From the line containing "This screenshot has width=1484, height=2484." down to the last line of the records below, restate each line word for word and leave out the rest.

→ **Dataset records**:
------------------------------------------------------------
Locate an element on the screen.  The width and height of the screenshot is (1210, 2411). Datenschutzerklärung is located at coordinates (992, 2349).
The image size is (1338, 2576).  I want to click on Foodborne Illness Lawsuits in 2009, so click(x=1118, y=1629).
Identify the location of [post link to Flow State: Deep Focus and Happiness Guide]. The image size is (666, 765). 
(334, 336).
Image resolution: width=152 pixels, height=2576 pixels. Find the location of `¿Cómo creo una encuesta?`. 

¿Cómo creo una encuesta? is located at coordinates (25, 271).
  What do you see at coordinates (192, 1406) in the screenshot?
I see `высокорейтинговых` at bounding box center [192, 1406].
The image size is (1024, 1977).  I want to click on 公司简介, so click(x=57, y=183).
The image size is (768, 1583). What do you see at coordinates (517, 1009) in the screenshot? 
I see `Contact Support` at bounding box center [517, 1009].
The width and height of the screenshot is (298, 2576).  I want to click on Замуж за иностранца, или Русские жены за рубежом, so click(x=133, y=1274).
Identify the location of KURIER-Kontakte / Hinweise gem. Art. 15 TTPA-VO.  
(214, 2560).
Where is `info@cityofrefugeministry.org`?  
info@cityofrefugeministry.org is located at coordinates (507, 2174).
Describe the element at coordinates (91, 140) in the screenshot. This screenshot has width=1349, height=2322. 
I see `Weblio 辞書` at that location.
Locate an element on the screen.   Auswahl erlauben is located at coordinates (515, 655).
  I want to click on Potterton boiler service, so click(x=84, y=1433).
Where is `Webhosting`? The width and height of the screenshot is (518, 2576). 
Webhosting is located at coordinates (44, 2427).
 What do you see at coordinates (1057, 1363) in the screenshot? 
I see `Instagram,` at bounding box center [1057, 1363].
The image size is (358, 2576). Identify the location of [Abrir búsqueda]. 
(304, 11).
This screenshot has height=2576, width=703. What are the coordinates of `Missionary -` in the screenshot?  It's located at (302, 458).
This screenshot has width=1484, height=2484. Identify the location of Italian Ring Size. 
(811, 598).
------------------------------------------------------------
→ **Solution to this problem**:
This screenshot has width=1484, height=2484. Identify the location of Italian Ring Size. 
(811, 598).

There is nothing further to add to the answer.